[Opening SUPPLIED ENTRIES section]
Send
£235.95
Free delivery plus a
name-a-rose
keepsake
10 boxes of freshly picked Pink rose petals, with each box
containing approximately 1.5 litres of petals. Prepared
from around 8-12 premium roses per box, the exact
[Closing SUPPLIED ENTRIES section]
EXERCISE AIM. Count the lines in the records above that contain the word "petals", and reply with that number alone.

EXPECTED ANSWER. 2